Le Parlement du Ghana a adopté vendredi un projet de loi prévoyant un durcissement des dispositions visant les personnes LGBTQ ainsi que les organisations ou individus accusés de promouvoir ou de financer ces activités.
Le texte, validé à l’unanimité par la commission parlementaire chargée des affaires constitutionnelles et juridiques, maintient notamment des peines pouvant atteindre trois ans d’emprisonnement pour les relations sexuelles entre personnes du même sexe.
Des sanctions élargies à la promotion et au financement
Au-delà des actes eux-mêmes, la nouvelle législation étend les sanctions aux personnes ou structures accusées de soutenir, financer ou promouvoir les activités LGBTQ.
Selon les dispositions adoptées, les contrevenants pourraient encourir des peines allant de trois à cinq ans de prison.
Le texte introduit également une obligation de signalement aux autorités.
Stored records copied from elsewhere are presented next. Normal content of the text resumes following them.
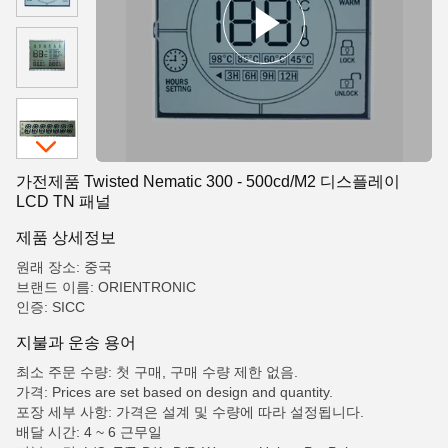
가전제품 Twisted Nematic 300 - 500cd/M2 디스플레이
LCD TN 패널
제품 상세정보
원래 장소: 중국
브랜드 이름: ORIENTRONIC
인증: SICC
지불과 운송 용어
최소 주문 수량: 첫 구매, 구매 수량 제한 없음.
가격: Prices are set based on design and quantity.
포장 세부 사항: 가격은 설계 및 수량에 따라 설정됩니다.
배달 시간: 4 ~ 6 근무일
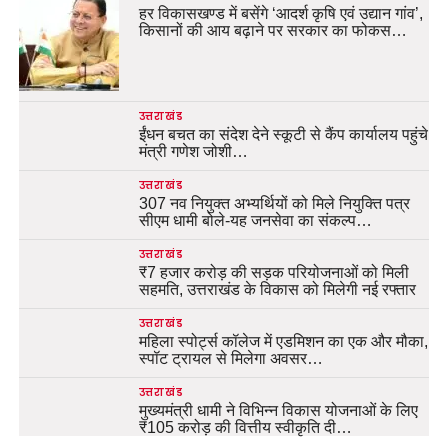
हर विकासखण्ड में बसेंगे ‘आदर्श कृषि एवं उद्यान गांव’,
किसानों की आय बढ़ाने पर सरकार का फोकस…
उत्तराखंड
ईंधन बचत का संदेश देने स्कूटी से कैंप कार्यालय पहुंचे
मंत्री गणेश जोशी…
उत्तराखंड
307 नव नियुक्त अभ्यर्थियों को मिले नियुक्ति पत्र
सीएम धामी बोले-यह जनसेवा का संकल्प…
उत्तराखंड
₹7 हजार करोड़ की सड़क परियोजनाओं को मिली
सहमति, उत्तराखंड के विकास को मिलेगी नई रफ्तार
उत्तराखंड
महिला स्पोर्ट्स कॉलेज में एडमिशन का एक और मौका,
स्पॉट ट्रायल से मिलेगा अवसर…
उत्तराखंड
मुख्यमंत्री धामी ने विभिन्न विकास योजनाओं के लिए
₹105 करोड़ की वित्तीय स्वीकृति दी…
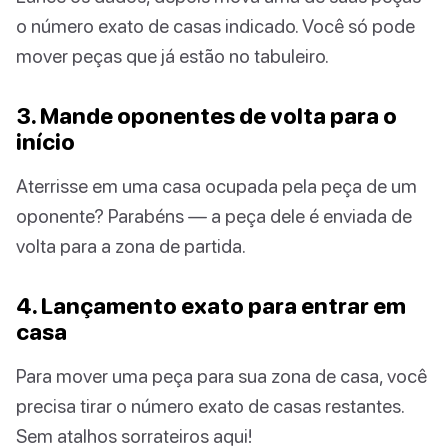
o número exato de casas indicado. Você só pode
mover peças que já estão no tabuleiro.
3. Mande oponentes de volta para o
início
Aterrisse em uma casa ocupada pela peça de um
oponente? Parabéns — a peça dele é enviada de
volta para a zona de partida.
4. Lançamento exato para entrar em
casa
Para mover uma peça para sua zona de casa, você
precisa tirar o número exato de casas restantes.
Sem atalhos sorrateiros aqui!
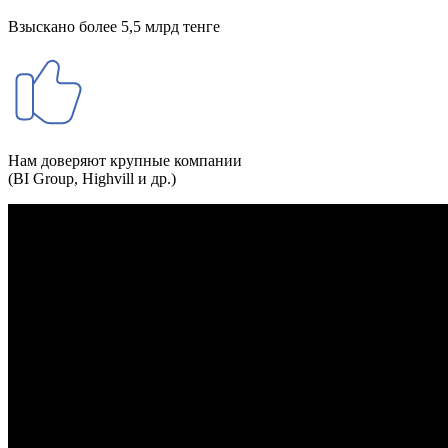
Взыскано более 5,5 млрд тенге
Нам доверяют крупные компании
(BI Group, Highvill и др.)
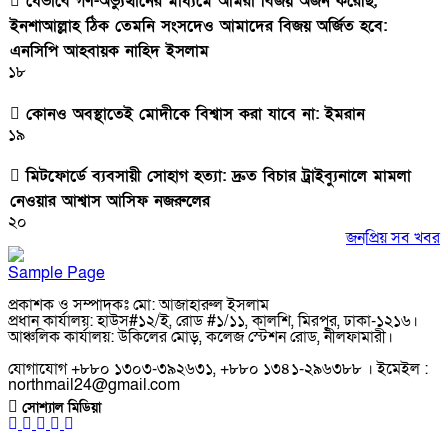
যেভাবে গণ-অভ্যুত্থানের মাধ্যমে আমরা বিজয় অর্জন করেছি,
ইনশাআল্লাহ ঠিক তেমনি সংসদেও আমাদের বিজয় অর্জিত হবে:
এনসিপি আহবায়ক নাহিদ ইসলাম
১৮
কোনও অবস্থাতেই মোদীকে বিশ্বাস করা যাবে না: ইমরান
১৯
মিটফোর্ডে ব্যবসায়ী সোহাগ হত্যা: দ্রুত বিচার ট্রাইব্যুনালে মামলা
নেওয়ার আশ্বাস আসিফ নজরুলের
২০
জনপ্রিয় সব খবর
Sample Page
প্রকাশক ও সম্পাদকঃ মো: আজাহারুল ইসলাম
প্রধান কার্যালয়: হাউস#১২/ই, রোড #১/১১, কালশি, মিরপুর, ঢাকা-১২১৬।
আঞ্চলিক কার্যালয়: উকিলের মোড়, কলেজ স্টেশন রোড, নীলফামারী।
যোগাযোগ +৮৮০ ১৩০৩-৩৯২৬৩১, +৮৮০ ১৩৪১-২৯৬৩৮৮ । ইমেইল :
northmail24@gmail.com
সোশ্যাল মিডিয়া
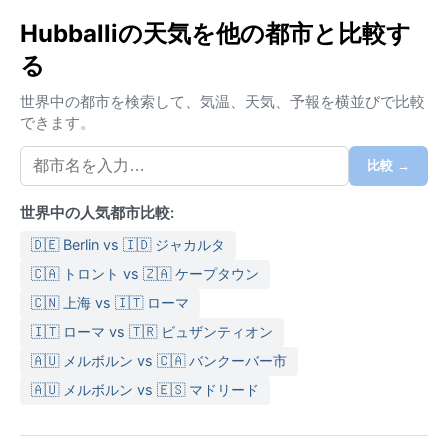
し、明確な乾季と雨季がある。夏（3月～5月）は最高
Hubballiの天気を他の都市と比較す
気温が40℃近くまで上がり、強い日差しと低湿度が特
る
徴。冬（12月～2月）は昼間は穏やかで夜は冷え込み、
最低気温は15℃前後まで下がる。雨季は6月から9月
世界中の都市を検索して、気温、天気、予報を横並びで比較
で、南西モンスーンが大量の雨をもたらす。湿度は年
できます。
間を通して高めだが、特に雨季にはうっとうしさが増
す。服装は、夏なら通気性の良い綿素材、冬は軽い長
比較 →
袖が一枚あると安心。雨季には折りたたみ傘が必須
だ。
世界中の人気都市比較:
天候面でのベストシーズンは、雨季が明けた10月から2
🇩🇪 Berlin vs 🇮🇩 ジャカルタ
月。空は澄み、気温も過ごしやすく、観光に最適。特
🇨🇦 トロント vs 🇿🇦 ケープタウン
筆すべき気象現象としては、モンスーンの影響で雨季
🇨🇳 上海 vs 🇮🇹 ローマ
に集中豪雨や雷雨が頻発することだ。ただし、サイク
🇮🇹 ローマ vs 🇹🇷 ビュザンティオン
ロンや猛烈な嵐は稀で、穏やかな気候が一年を通して
続く。乾季の終わりには、地域によっては一時的な熱
🇦🇺 メルボルン vs 🇨🇦 バンクーバー市
波が発生することもあるが、全体としては安定した気
🇦🇺 メルボルン vs 🇪🇸 マドリード
候が旅行者を迎えてくれる。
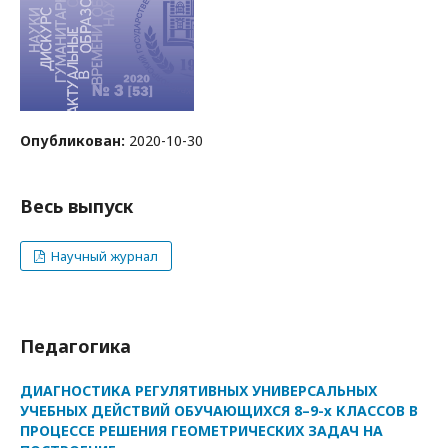
Опубликован:
2020-10-30
Весь выпуск
Научный журнал
Педагогика
ДИАГНОСТИКА РЕГУЛЯТИВНЫХ УНИВЕРСАЛЬНЫХ
УЧЕБНЫХ ДЕЙСТВИЙ ОБУЧАЮЩИХСЯ 8–9-х КЛАССОВ В
ПРОЦЕССЕ РЕШЕНИЯ ГЕОМЕТРИЧЕСКИХ ЗАДАЧ НА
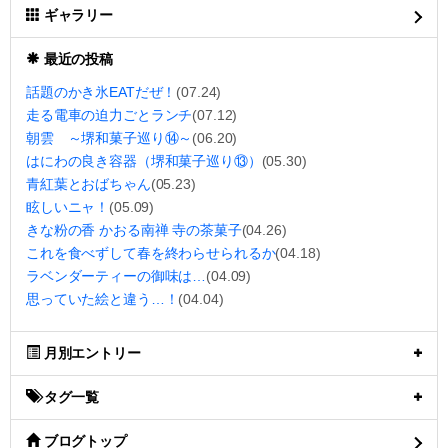
ギャラリー
最近の投稿
話題のかき氷EATだぜ！
(07.24)
走る電車の迫力ごとランチ
(07.12)
朝雲 ～堺和菓子巡り⑭～
(06.20)
はにわの良き容器（堺和菓子巡り⑬）
(05.30)
青紅葉とおばちゃん
(05.23)
眩しいニャ！
(05.09)
きな粉の香 かおる南禅 寺の茶菓子
(04.26)
これを食べずして春を終わらせられるか
(04.18)
ラベンダーティーの御味は…
(04.09)
思っていた絵と違う…！
(04.04)
月別エントリー
タグ一覧
ブログトップ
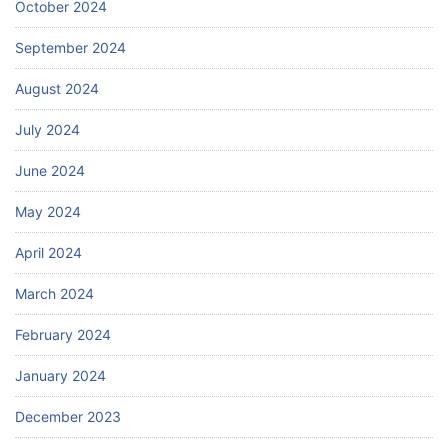
October 2024
September 2024
August 2024
July 2024
June 2024
May 2024
April 2024
March 2024
February 2024
January 2024
December 2023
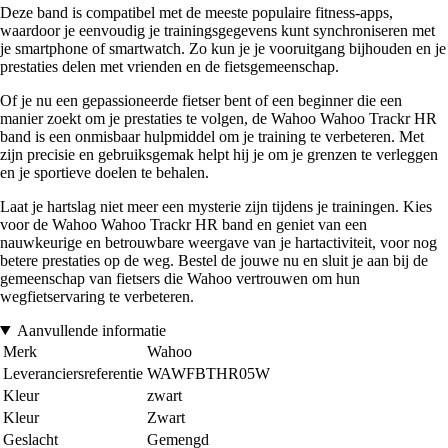
Deze band is compatibel met de meeste populaire fitness-apps,
waardoor je eenvoudig je trainingsgegevens kunt synchroniseren met
je smartphone of smartwatch. Zo kun je je vooruitgang bijhouden en je
prestaties delen met vrienden en de fietsgemeenschap.
Of je nu een gepassioneerde fietser bent of een beginner die een
manier zoekt om je prestaties te volgen, de Wahoo Wahoo Trackr HR
band is een onmisbaar hulpmiddel om je training te verbeteren. Met
zijn precisie en gebruiksgemak helpt hij je om je grenzen te verleggen
en je sportieve doelen te behalen.
Laat je hartslag niet meer een mysterie zijn tijdens je trainingen. Kies
voor de Wahoo Wahoo Trackr HR band en geniet van een
nauwkeurige en betrouwbare weergave van je hartactiviteit, voor nog
betere prestaties op de weg. Bestel de jouwe nu en sluit je aan bij de
gemeenschap van fietsers die Wahoo vertrouwen om hun
wegfietservaring te verbeteren.
Aanvullende informatie
Merk
Wahoo
Leveranciersreferentie
WAWFBTHR05W
Kleur
zwart
Kleur
Zwart
Geslacht
Gemengd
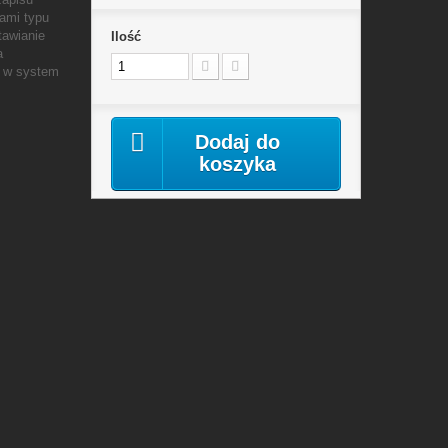
ami typu
tawianie
Ilość
a
 w system
i
Dodaj do
koszyka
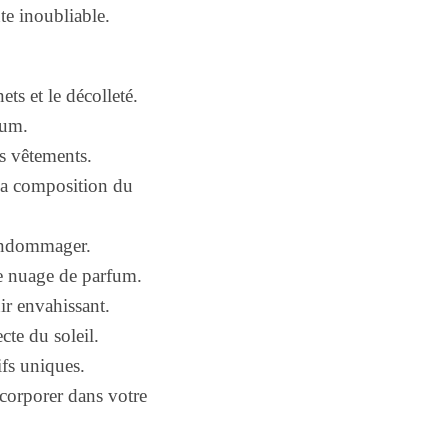
te inoubliable.
ts et le décolleté.
fum.
s vêtements.
 la composition du
s endommager.
 le nuage de parfum.
ir envahissant.
cte du soleil.
ifs uniques.
corporer dans votre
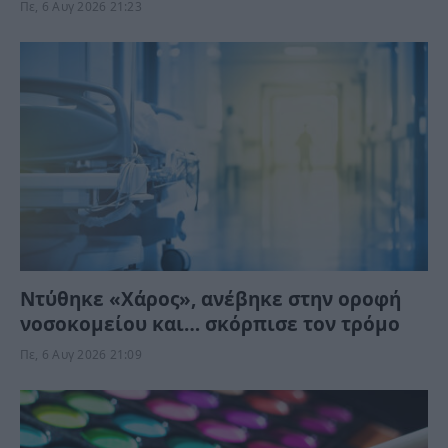
έως 13 χρόνια ζωής χωρίς άνοια
Πε, 6 Αυγ 2026 21:23
Ντύθηκε «Χάρος», ανέβηκε στην οροφή
νοσοκομείου και… σκόρπισε τον τρόμο
Πε, 6 Αυγ 2026 21:09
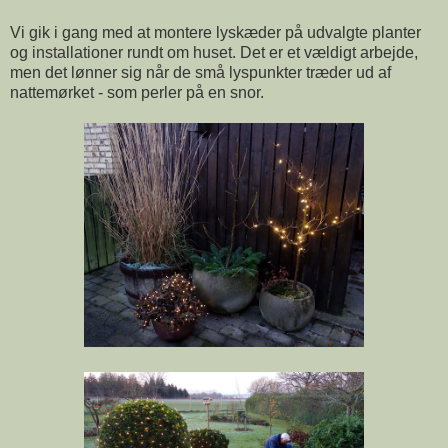
Vi gik i gang med at montere lyskæder på udvalgte planter
og installationer rundt om huset. Det er et vældigt arbejde,
men det lønner sig når de små lyspunkter træder ud af
nattemørket - som perler på en snor.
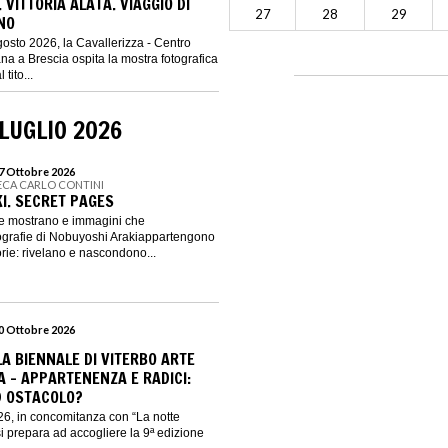
 VITTORIA ALATA. VIAGGIO DI
27
28
29
NO
gosto 2026, la Cavallerizza - Centro
iana a Brescia ospita la mostra fotografica
tito...
LUGLIO 2026
17 Ottobre 2026
ECA CARLO CONTINI
I. SECRET PAGES
e mostrano e immagini che
tografie di Nobuyoshi Arakiappartengono
rie: rivelano e nascondono...
30 Ottobre 2026
LA BIENNALE DI VITERBO ARTE
- APPARTENENZA E RADICI:
D OSTACOLO?
6, in concomitanza con “La notte
si prepara ad accogliere la 9ª edizione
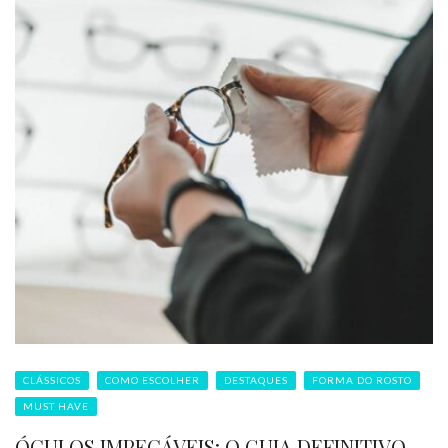
CLÁSSICOS
COMO ESCOLHER
DESTAQUES
FORMA DO ROSTO
MUST HAVE
ÓCULOS IMPECÁVEIS: O GUIA DEFINITIVO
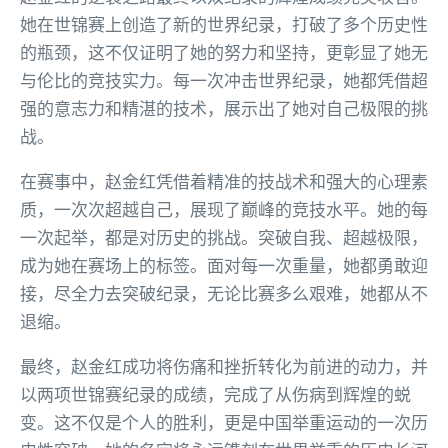
她在世锦赛上创造了新的世界纪录，打破了多个历史性
的瓶颈，这不仅证明了她的努力和坚持，更彰显了她无
与伦比的竞技实力。每一次冲击世界纪录，她都凭借超
强的意志力和精湛的技术，展示出了她对自己极限的挑
战。
在赛事中，赵金红凭借着精准的技战术和强大的心理素
质，一次次超越自己，展现了巅峰的竞技水平。她的每
一次起举，都是对历史的挑战。突破自我、超越极限，
成为她在赛场上的标签。面对每一次重量，她都勇敢迎
接，尽全力去突破纪录，无论比赛多么艰难，她都从不
退缩。
最终，赵金红成功将伤痛和挫折转化为前进的动力，并
以两项世锦赛纪录的成绩，完成了从伤病到辉煌的蜕
变。这不仅是个人的胜利，更是中国举重运动的一次历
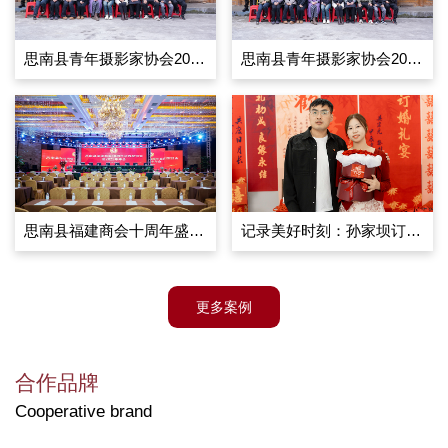
思南县青年摄影家协会2025年度总结纪实
思南县青年摄影家协会2025年总结会议
思南县福建商会十周年盛大庆典
记录美好时刻：孙家坝订婚跟拍服务详情
更多案例
合作品牌
Cooperative brand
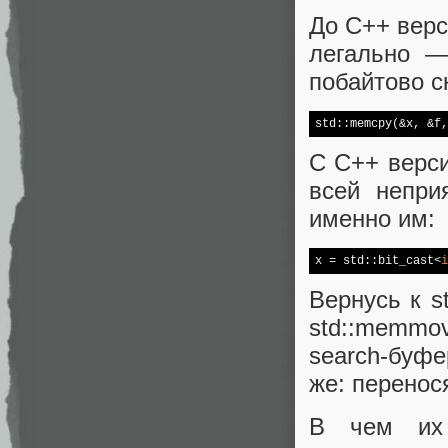
До C++ верс
легально —
побайтово ск
std
::
memcpy
(&x, &f,
С C++ версии
всей непри
именно им:
x = 
std
::bit_cast<
i
Вернусь к s
std::memmov
search-буфе
же: перенос
В чем их 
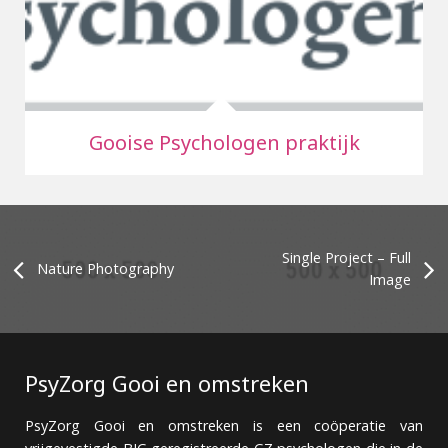
Gooise Psychologen praktijk
Single Project – Full
Nature Photography
Image
PsyZorg Gooi en omstreken
PsyZorg Gooi en omstreken is een coöperatie van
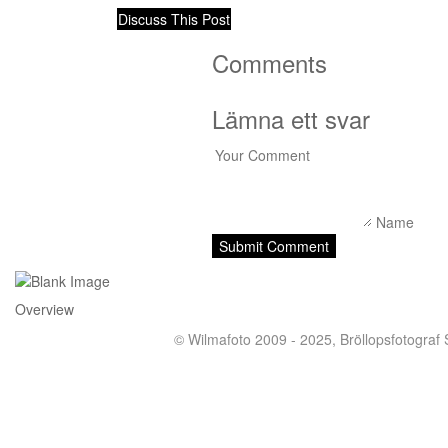
Discuss This Post
Comments
Lämna ett svar
Overview
© Wilmafoto 2009 - 2025,
Bröllopsfotograf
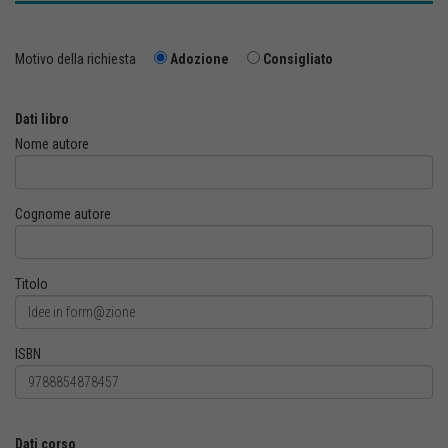
Motivo della richiesta
Adozione
Consigliato
Dati libro
Nome autore
Cognome autore
Titolo
ISBN
Dati corso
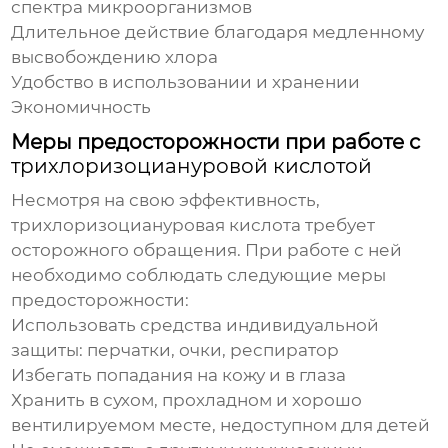
спектра микроорганизмов
Длительное действие благодаря медленному
высвобождению хлора
Удобство в использовании и хранении
Экономичность
Меры предосторожности при работе с
трихлоризоциануровой кислотой
Несмотря на свою эффективность,
трихлоризоциануровая кислота
требует
осторожного обращения. При работе с ней
необходимо соблюдать следующие меры
предосторожности:
Использовать средства индивидуальной
защиты: перчатки, очки, респиратор
Избегать попадания на кожу и в глаза
Хранить в сухом, прохладном и хорошо
вентилируемом месте, недоступном для детей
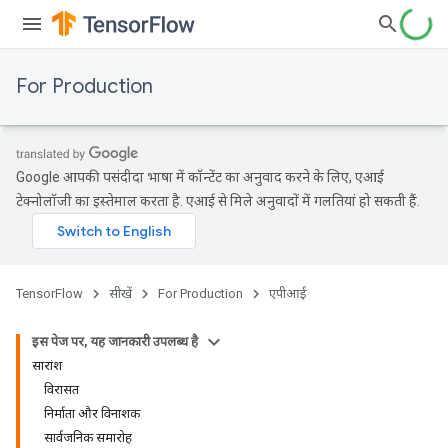
For Production
Google आपकी पसंदीदा भाषा में कॉन्टेंट का अनुवाद करने के लिए, एआई
टेक्नोलॉजी का इस्तेमाल करता है. एआई से मिले अनुवादों में गलतियां हो सकती हैं.
TensorFlow
सीखें
For Production
एपीआई
इस पेज पर, यह जानकारी उपलब्ध है
सारांश
विरासत
निर्माता और विनाशक
सार्वजनिक समारोह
Le non-respect de cette disposition pourrait lui aussi être sanctionné par une peine pouvant atteindre trois années d’emprisonnement.
Une décision désormais entre les mains du président Mahama
La prochaine étape revient au président John Dramani Mahama, qui devra décider de promulguer ou non la loi.
Cette initiative législative n’est pas sans précédent. Une version antérieure du projet avait déjà été adoptée en 2024, mais elle n’avait jamais été signée par l’ancien chef de l’État avant la fin de son mandat.
Le débat a été relancé ces derniers mois sous l’impulsion de responsables religieux et de groupes conservateurs, qui plaident pour un renforcement du cadre légal en vigueur.
Une évolution qui s’inscrit dans une dynamique régionale
Le Ghana n’est pas un cas isolé en Afrique de l’Ouest.
Au cours des derniers mois, plusieurs pays de la région ont adopté ou renforcé des dispositions similaires. En mars, Sénégal a relevé à dix ans la peine maximale applicable aux actes homosexuels, tandis que Burkina Faso a introduit pour la première fois une incrimination spécifique de ces pratiques dans sa législation en septembre dernier.
Ces évolutions illustrent la persistance de profondes divergences entre les pays africains et de nombreuses organisations internationales de défense des droits humains sur les questions liées aux droits des personnes LGBTQ.